Reducing global poverty is crucial, according to Fisher. He cites a report from the U.S. Centers for Disease Control and Prevention that estimates the economic harm of a pandemic ranging from US$71 billion to US$166 billion. Those potential costs far outweigh the estimated US$16 billion the World Bank has lent over the past three decades for shelter improvement. Fisher argues that more aid should be directed to impoverished places to improve conditions now and avoid the huge costs that could arise if a pandemic breaks out.
Improving access to sanitation and upgrading infrastructure is a straightforward way of reducing health risks. However, there are clear challenges to building such systems in parts of cities that grew informally and outside of any plan or government control. Groups like the Society for the Promotion of Area Resource Centers have made progress in the slums of Indian cities by building community-run toilet facilities.
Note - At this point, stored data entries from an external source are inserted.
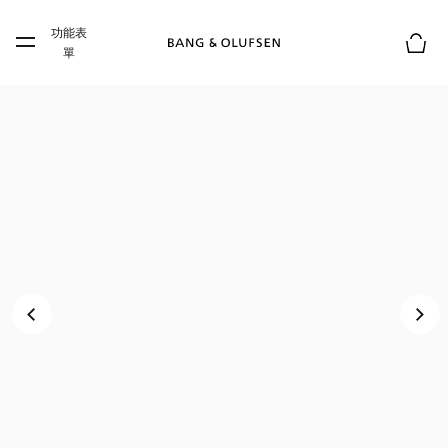
Skip to main content
功能表
Skip to main footer
單
購物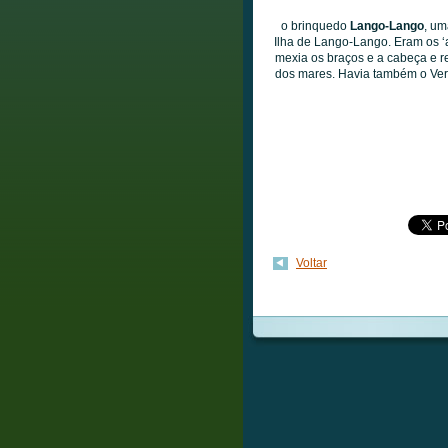
o brinquedo
Lango-Lango
, um
Ilha de Lango-Lango. Eram os 
mexia os braços e a cabeça e r
dos mares. Havia também o Verd
Voltar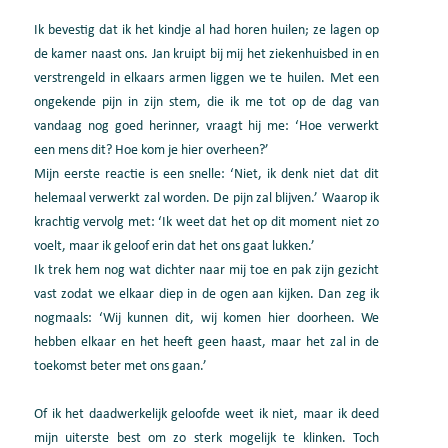
Ik bevestig dat ik het kindje al had horen huilen; ze lagen op
de kamer naast ons. Jan kruipt bij mij het ziekenhuisbed in en
verstrengeld in elkaars armen liggen we te huilen. Met een
ongekende pijn in zijn stem, die ik me tot op de dag van
vandaag nog goed herinner, vraagt hij me: ‘Hoe verwerkt
een mens dit? Hoe kom je hier overheen?’
Mijn eerste reactie is een snelle: ‘Niet, ik denk niet dat dit
helemaal verwerkt zal worden. De pijn zal blijven.’ Waarop ik
krachtig vervolg met: ‘Ik weet dat het op dit moment niet zo
voelt, maar ik geloof erin dat het ons gaat lukken.’
Ik trek hem nog wat dichter naar mij toe en pak zijn gezicht
vast zodat we elkaar diep in de ogen aan kijken. Dan zeg ik
nogmaals: ‘Wij kunnen dit, wij komen hier doorheen. We
hebben elkaar en het heeft geen haast, maar het zal in de
toekomst beter met ons gaan.’
Of ik het daadwerkelijk geloofde weet ik niet, maar ik deed
mijn uiterste best om zo sterk mogelijk te klinken. Toch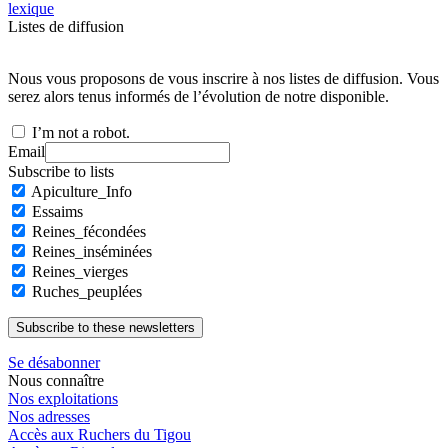
lexique
Listes de diffusion
Nous vous proposons de vous inscrire à nos listes de diffusion. Vous
serez alors tenus informés de l’évolution de notre disponible.
I’m not a robot.
Email
Subscribe to lists
Apiculture_Info
Essaims
Reines_fécondées
Reines_inséminées
Reines_vierges
Ruches_peuplées
Se désabonner
Nous connaître
Nos exploitations
Nos adresses
Accès aux Ruchers du Tigou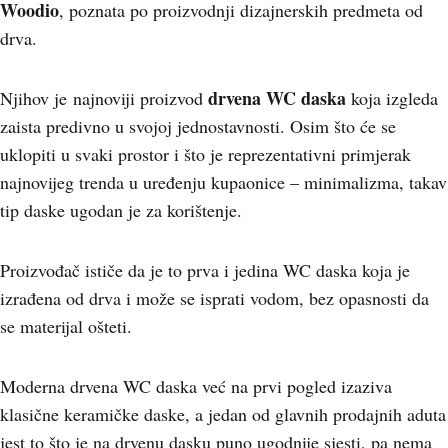
Woodio
, poznata po proizvodnji dizajnerskih predmeta od
drva.
drvena WC daska
Njihov je najnoviji proizvod
koja izgleda
zaista predivno u svojoj jednostavnosti. Osim što će se
uklopiti u svaki prostor i što je reprezentativni primjerak
najnovijeg trenda u uređenju kupaonice – minimalizma, takav
tip daske ugodan je za korištenje.
Proizvođač ističe da je to prva i jedina WC daska koja je
izrađena od drva i može se isprati vodom, bez opasnosti da
se materijal ošteti.
Moderna drvena WC daska već na prvi pogled izaziva
klasične keramičke daske, a jedan od glavnih prodajnih aduta
jest to što je na drvenu dasku puno ugodnije sjesti, pa nema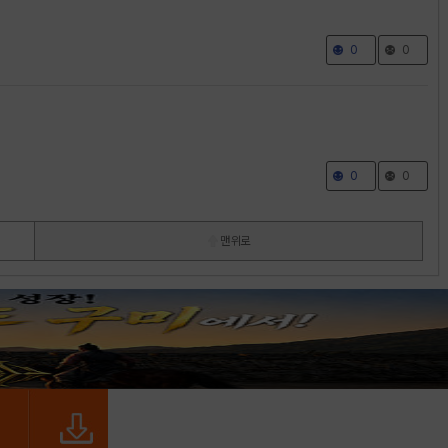
0
0
0
0
맨 위로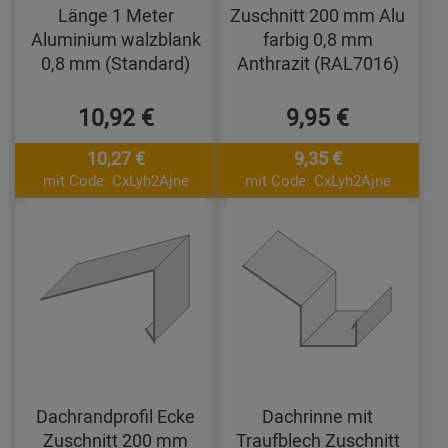
Länge 1 Meter
Zuschnitt 200 mm Alu
Aluminium walzblank
farbig 0,8 mm
0,8 mm (Standard)
Anthrazit (RAL7016)
10,92 €
9,95 €
10,27 €
9,35 €
mit Code: CxLyh2Ajne
mit Code: CxLyh2Ajne
Dachrandprofil Ecke
Dachrinne mit
Zuschnitt 200 mm
Traufblech Zuschnitt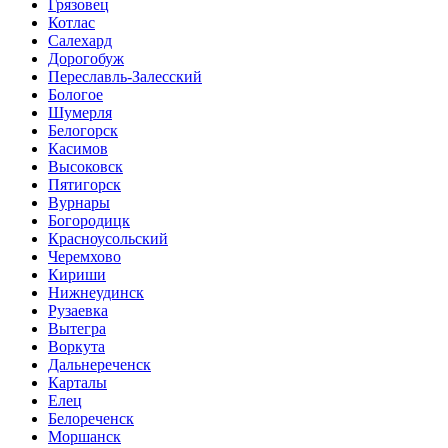
Грязовец
Котлас
Салехард
Дорогобуж
Переславль-Залесский
Бологое
Шумерля
Белогорск
Касимов
Высоковск
Пятигорск
Вурнары
Богородицк
Красноусольский
Черемхово
Кириши
Нижнеудинск
Рузаевка
Вытегра
Воркута
Дальнереченск
Карталы
Елец
Белореченск
Моршанск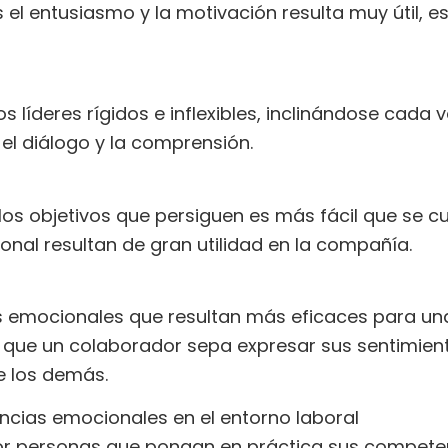
l entusiasmo y la motivación resulta muy útil, 
 líderes rígidos e inflexibles, inclinándose cada v
el diálogo y la comprensión.
 los objetivos que persiguen es más fácil que se 
al resultan de gran utilidad en la compañía.
s emocionales que resultan más eficaces para u
te que un colaborador sepa expresar sus sentimient
e los demás.
ncias emocionales en el entorno laboral
or personas que pongan en práctica sus compete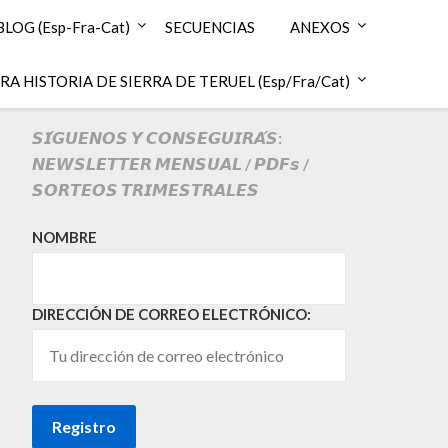
BLOG (Esp-Fra-Cat)
SECUENCIAS
ANEXOS
A HISTORIA DE SIERRA DE TERUEL (Esp/Fra/Cat)
𝙎𝙄́𝙂𝙐𝙀𝙉𝙊𝙎 𝙔 𝘾𝙊𝙉𝙎𝙀𝙂𝙐𝙄𝙍𝘼́𝙎:
𝙉𝙀𝙒𝙎𝙇𝙀𝙏𝙏𝙀𝙍 𝙈𝙀𝙉𝙎𝙐𝘼𝙇 / 𝙋𝘿𝙁𝙨 /
𝙎𝙊𝙍𝙏𝙀𝙊𝙎 𝙏𝙍𝙄𝙈𝙀𝙎𝙏𝙍𝘼𝙇𝙀𝙎
NOMBRE
DIRECCIÓN DE CORREO ELECTRÓNICO: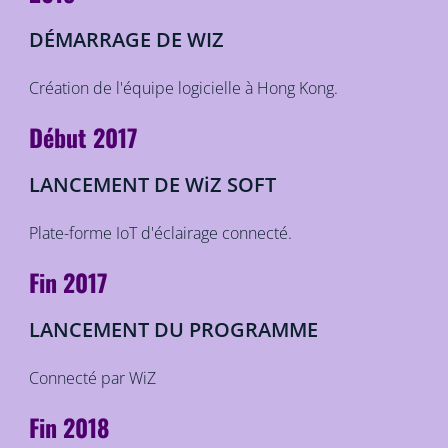
DÉMARRAGE DE WIZ
Création de l'équipe logicielle à Hong Kong.
Début 2017
LANCEMENT DE WiZ SOFT
Plate-forme IoT d'éclairage connecté.
Fin 2017
LANCEMENT DU PROGRAMME
Connecté par WiZ
Fin 2018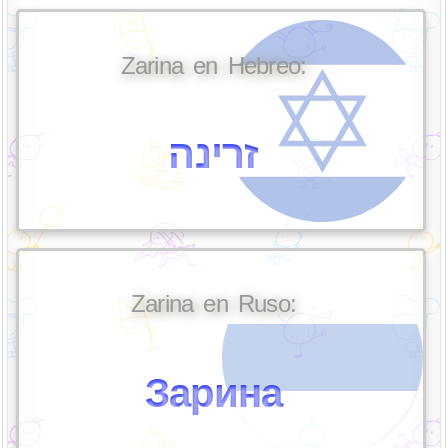
Zarina en Hebreo:
זרינה
Zarina en Ruso:
Зарина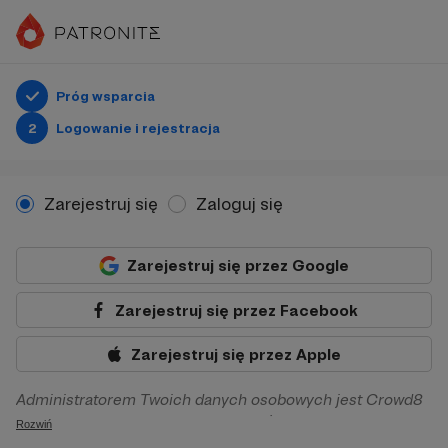
Próg wsparcia
2
Logowanie i rejestracja
Zarejestruj się
Zaloguj się
Zarejestruj się przez Google
Zarejestruj się przez Facebook
Zarejestruj się przez Apple
Administratorem Twoich danych osobowych jest Crowd8
sp. z o.o. z siedziba w Warszawie, ul. Żwirki i Wigury 16, 02-
Rozwiń
092 Warszawa. Twoje dane osobowe będą przetwarzane w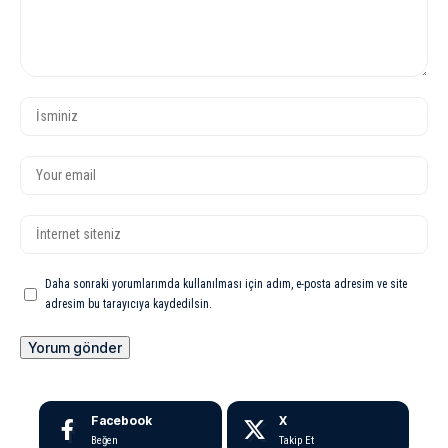
Daha sonraki yorumlarımda kullanılması için adım, e-posta adresim ve site
adresim bu tarayıcıya kaydedilsin.
Facebook
X
Beğen
Takip Et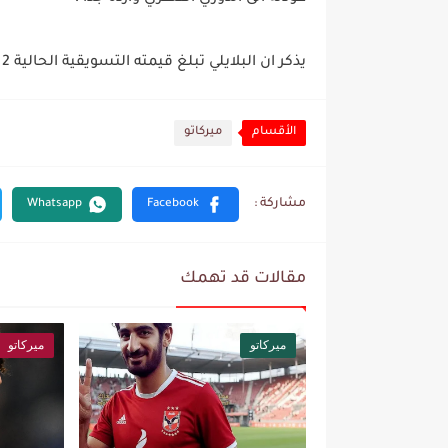
يذكر ان البلايلي تبلغ قيمته التسويقية الحالية 2 مليون اورو.
الأقسام
ميركاتو
مقالات قد تهمك
ميركاتو
ميركاتو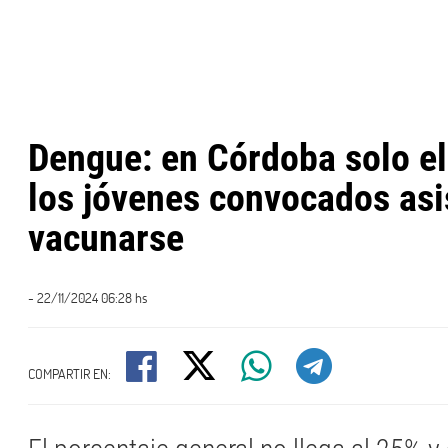
Dengue: en Córdoba solo e
los jóvenes convocados asi
vacunarse
- 22/11/2024 06:28 hs
COMPARTIR EN: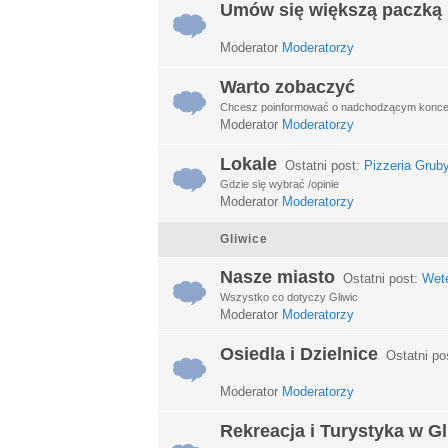
Umów się większą paczką
Moderator
Moderatorzy
Warto zobaczyć
Chcesz poinformować o nadchodzącym koncerci
Moderator
Moderatorzy
Lokale
Ostatni post:
Pizzeria Grub
Gdzie się wybrać /opinie
Moderator
Moderatorzy
Gliwice
Nasze miasto
Ostatni post:
Wet
Wszystko co dotyczy Gliwic
Moderator
Moderatorzy
Osiedla i Dzielnice
Ostatni po
Moderator
Moderatorzy
Rekreacja i Turystyka w G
But public works like this are expensive, and they’re not going to prevent all diseases from spreading.
“Not all diseases are as related to not having access to sanitation,” says Adriana Pacheco-Coral, an infectious disease specialist with the University College London. With something like Zika, she says, “you may find these types of diseases in very well-developed cities affecting certain areas with vulnerable people and then spreading out.” From one side of the city to the other, the risk of disease can vary widely.
Develop and Design
The sheer variety of diseases and methods of transmission mean that even the best prepared city with the cleanest infrastructure can still be vulnerable to outbreaks. Blodget says cities need to develop robust public health surveillance and response systems if they’re going to be able to recover if an outbreak does occur. This can mean anything from relying on teams of epidemiologists to track disease flare-ups to a simple communication campaigns to warn about unsafe water sources.
“It won’t take the place of hygienic practices and having a proper sewage system, but it does help and it’s relatively simple,” Blodget says.
Others are thinking about these problems from an even more basic level. The nonprofit ARCHIVE Global is using architectural design to prevent the spread of infectious diseases. Recognizing that many diseases are spread because of cramped conditions and poor ventilation, ARCHIVE Global has worked with immigrant neighborhoods in London that suffer from high rates of aerially transmitted tuberculosis to identify design flaws in their homes and schools that are likely contributing to its spread. Another project in Dhaka, Bangladesh, focuses on the mud floors of huts, which have been found to play a significant role in spreading bacteria and pathogens, particularly among small children. By replacing mud with concrete flooring that’s easier to clean, the organization is reducing the likelihood that these easily avoidable illnesses will be contracted.
There is no one solution to preventing infectious disease, which takes many forms in cities. But experts agree that while the risk of outbreaks can rise in urban settings, cities don’t have to be breeding grounds for pathogens. By encouraging the development of proper infrastructure, enabling alternative infrastructures and disease prevention mechanisms in informal and vulnerable places, and building up a public health system to monitor and respond to outbreaks, cities will be better prepared to prevent diseases from afflicting their residents, and to fight them when they do.